_YOUR TASK_: Where a line of the listing below includes the word "address", reproduce that line.

_SUPPLIED MATERIAL_:
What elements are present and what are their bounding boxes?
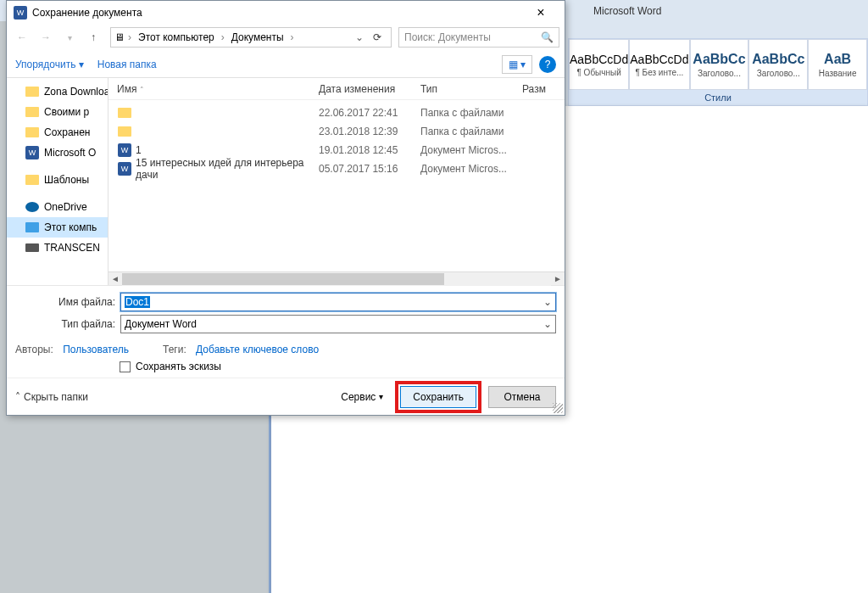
breadcrumb-root[interactable]: Этот компьютер <box>135 31 218 43</box>
folder-tree[interactable]: Zona DownloadsСвоими рСохраненWMicrosoft… <box>7 78 108 285</box>
chevron-down-icon[interactable]: ⌄ <box>540 316 555 333</box>
file-list[interactable]: 22.06.2017 22:41Папка с файлами23.01.201… <box>108 100 565 271</box>
authors-label: Авторы: <box>15 344 53 355</box>
style-cell[interactable]: AaBbCcЗаголово... <box>748 39 808 90</box>
column-size[interactable]: Разм <box>522 83 556 95</box>
search-placeholder: Поиск: Документы <box>404 31 491 43</box>
sort-indicator-icon: ˄ <box>140 86 144 94</box>
folder-icon <box>25 175 39 185</box>
address-dropdown-icon[interactable]: ⌄ <box>355 31 364 43</box>
file-row[interactable]: 22.06.2017 22:41Папка с файлами <box>108 103 565 122</box>
tree-item[interactable]: Zona Downloads <box>7 81 108 102</box>
style-cell[interactable]: AaBbCcDd¶ Без инте... <box>629 39 689 90</box>
chevron-down-icon[interactable]: ⌄ <box>540 294 555 310</box>
folder-icon <box>25 107 39 117</box>
folder-icon <box>25 87 39 97</box>
pc-icon <box>25 222 39 232</box>
word-icon: W <box>14 6 27 20</box>
organize-button[interactable]: Упорядочить ▾ <box>15 59 84 70</box>
nav-history-dropdown[interactable]: ▾ <box>59 27 80 48</box>
close-button[interactable]: × <box>524 1 558 24</box>
new-folder-button[interactable]: Новая папка <box>97 59 157 70</box>
column-name[interactable]: Имя˄ <box>117 83 319 95</box>
scroll-thumb[interactable] <box>122 273 444 285</box>
tree-item[interactable]: TRANSCEN <box>7 238 108 258</box>
filename-label: Имя файла: <box>15 296 115 308</box>
column-date[interactable]: Дата изменения <box>319 83 420 95</box>
styles-caption: Стили <box>569 90 867 105</box>
file-row[interactable]: W15 интересных идей для интерьера дачи05… <box>108 159 565 178</box>
pc-icon: 🖥 <box>114 31 125 43</box>
column-headers[interactable]: Имя˄ Дата изменения Тип Разм <box>108 78 565 100</box>
save-button-highlight: Сохранить <box>395 381 481 413</box>
style-cell[interactable]: AaBbCcЗаголово... <box>690 39 749 90</box>
tags-value[interactable]: Добавьте ключевое слово <box>196 344 319 355</box>
style-cell[interactable]: AaBbCcDd¶ Обычный <box>569 39 629 90</box>
folder-icon <box>25 127 39 137</box>
resize-handle[interactable] <box>553 403 563 413</box>
save-dialog: W Сохранение документа × ← → ▾ ↑ 🖥 › Это… <box>6 0 565 416</box>
tree-item[interactable]: Этот компь <box>7 217 108 238</box>
word-icon: W <box>25 146 39 159</box>
style-cell[interactable]: AaBНазвание <box>808 39 867 90</box>
refresh-icon[interactable]: ⟳ <box>367 31 387 43</box>
filetype-value: Документ Word <box>125 318 197 330</box>
cancel-button[interactable]: Отмена <box>488 386 556 408</box>
search-input[interactable]: Поиск: Документы 🔍 <box>398 27 559 48</box>
folder-icon <box>118 126 131 137</box>
search-icon: 🔍 <box>541 31 554 43</box>
nav-forward-icon[interactable]: → <box>36 27 56 48</box>
filename-value: Doc1 <box>125 296 150 308</box>
horizontal-scrollbar[interactable]: ◄ ► <box>108 271 565 285</box>
dialog-title: Сохранение документа <box>32 7 142 19</box>
nav-back-icon[interactable]: ← <box>12 27 32 48</box>
tags-label: Теги: <box>163 344 186 355</box>
save-button[interactable]: Сохранить <box>400 386 476 408</box>
tree-item[interactable]: Своими р <box>7 102 108 122</box>
tree-item[interactable]: OneDrive <box>7 197 108 217</box>
tree-item[interactable]: Сохранен <box>7 122 108 143</box>
hide-folders-button[interactable]: ˄ Скрыть папки <box>15 391 88 403</box>
file-row[interactable]: 23.01.2018 12:39Папка с файлами <box>108 122 565 141</box>
service-dropdown[interactable]: Сервис ▾ <box>341 391 383 403</box>
chevron-right-icon: › <box>128 31 131 43</box>
view-options-button[interactable]: ▦ ▾ <box>502 55 532 74</box>
scroll-right-icon[interactable]: ► <box>551 272 565 286</box>
chevron-down-icon: ▾ <box>379 392 383 401</box>
nav-up-icon[interactable]: ↑ <box>83 27 103 48</box>
filename-input[interactable]: Doc1 ⌄ <box>120 293 556 311</box>
tree-item[interactable]: WMicrosoft O <box>7 143 108 163</box>
save-thumbnail-label: Сохранять эскизы <box>136 361 221 372</box>
scroll-left-icon[interactable]: ◄ <box>108 272 122 286</box>
styles-gallery: AaBbCcDd¶ ОбычныйAaBbCcDd¶ Без инте...Aa… <box>568 38 868 106</box>
authors-value[interactable]: Пользователь <box>63 344 129 355</box>
column-type[interactable]: Тип <box>420 83 522 95</box>
disk-icon <box>25 243 39 252</box>
word-icon: W <box>118 143 131 157</box>
filetype-label: Тип файла: <box>15 318 115 330</box>
chevron-up-icon: ˄ <box>15 391 20 403</box>
address-bar[interactable]: 🖥 › Этот компьютер › Документы › ⌄ ⟳ <box>110 27 392 48</box>
folder-icon <box>118 108 131 118</box>
filetype-select[interactable]: Документ Word ⌄ <box>120 315 556 333</box>
word-app-title: Microsoft Word <box>593 5 661 17</box>
onedrive-icon <box>25 202 39 212</box>
help-button[interactable]: ? <box>539 56 556 73</box>
chevron-right-icon: › <box>291 31 294 43</box>
save-thumbnail-checkbox[interactable] <box>120 361 131 372</box>
breadcrumb-folder[interactable]: Документы <box>228 31 287 43</box>
tree-item[interactable]: Шаблоны <box>7 170 108 190</box>
word-icon: W <box>118 162 131 176</box>
chevron-right-icon: › <box>221 31 225 43</box>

_RESULT_:
address-dropdown-icon[interactable]: ⌄ <box>355 31 364 43</box>
address-bar[interactable]: 🖥 › Этот компьютер › Документы › ⌄ ⟳ <box>110 27 392 48</box>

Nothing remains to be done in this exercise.